Coalition, Labor at odds over RBA board appointments

RBA review urges greater transparency

Labor has opened a rift with the Coalition with the appointment of two new Reserve Bank board members in the wake of a landmark review.

The federal government on Thursday released the first external review of Australia’s central bank and the operation of monetary policy in four decades.

With the Greens arguing the changes are a “backwards step”, Labor will need to work with the Coalition to legislate the review’s proposals with the aim of getting new settings in place to start on July 1, 2024.

A key recommendation is for the RBA to have two boards instead of one.

A monetary policy board with greater economic expertise will meet eight times a year, instead of monthly, to allow more time to consider issues and data.

A governance board with an external chair will be appointed to oversee the bank’s organisational strategy, finances, staff planning and risk management, with no role in monetary or payments policy or financial stability.

Treasurer Jim Chalmers on Thursday named former Fair Work Commission president Iain Ross and businesswoman Elana Rubin as new board members, in a bid to diversify the RBA’s range of expertise.

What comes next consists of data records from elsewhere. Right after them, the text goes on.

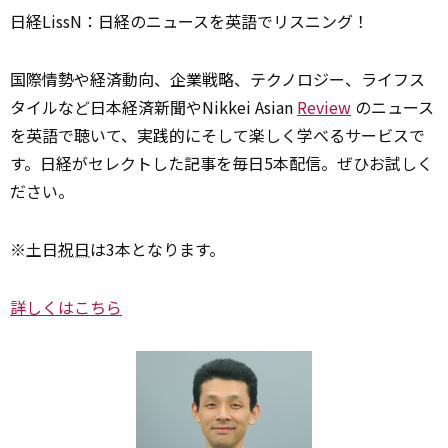
日経LissN：日経のニュースを英語でリスニング！
国際情勢や経済動向、企業戦略、テクノロジー、ライフス
タイルなど日本経済新聞やNikkei Asian
Review
のニュース
を英語で聴いて、実践的にそして楽しく学べるサービスで
す。日経がセレクトした記事を毎日5本配信。ぜひお試しく
ださい。
※土日
祝日
は3本となります。
詳しくはこちら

Dr Ross is a former Fair Work Commissioner and Ms Rubin a former head of Australian Super. Both also have past links with the Australian Council of Trade Unions.

Cabinet minister Ed Husic said it was important the RBA considered a broader range of factors when making its decisions.

“I do think where decisions have an impact… it’s a healthier decision when you have that balance,” he told ABC radio on Friday.

“There needs to be deeper structures for people to have that sense of a say and an influence in decision making.”

However, opposition treasury spokesman Angus Taylor said the Coalition was disappointed with the appointments, despite the need for intellectual diversity on the board.

“The review laid that out plainly and I endorsed the need for that,” he told ABC News.

“There is a clear process, a rigorous merit-based process that is laid out … and the government hasn’t followed it with its first two appointments.”

Another key recommendation was ensuring the central bank gives equal consideration to the objectives of price stability and full employment.

As well, board members and officials will be encouraged to provide more information to the public following concerns of a lack of transparency.

Cabinet minister Jason Clare said this would have a positive impact.

“The decisions that the bank makes doesn’t just affect those of us with a mortgage – it affects everyone in Australia and affects the prices of everything at the supermarket and affects the levels of employment,” he said.

The review called for the inflation target of 2-3 per cent to be retained, despite other central banks around the world having lower targets.

The government plans to introduce laws to parliament by the end of the year to reinforce the independence of the RBA by removing the government’s right to veto its decisions.

The laws would also create the monetary policy and governance boards and clarify the dual objectives of keeping inflation down and full employment.

Dr Chalmers plans to release a new statement on the conduct of monetary policy before the end of 2023, which would reaffirm the bank’s independence, support the inflation target and set out commitments on transparency and accountability.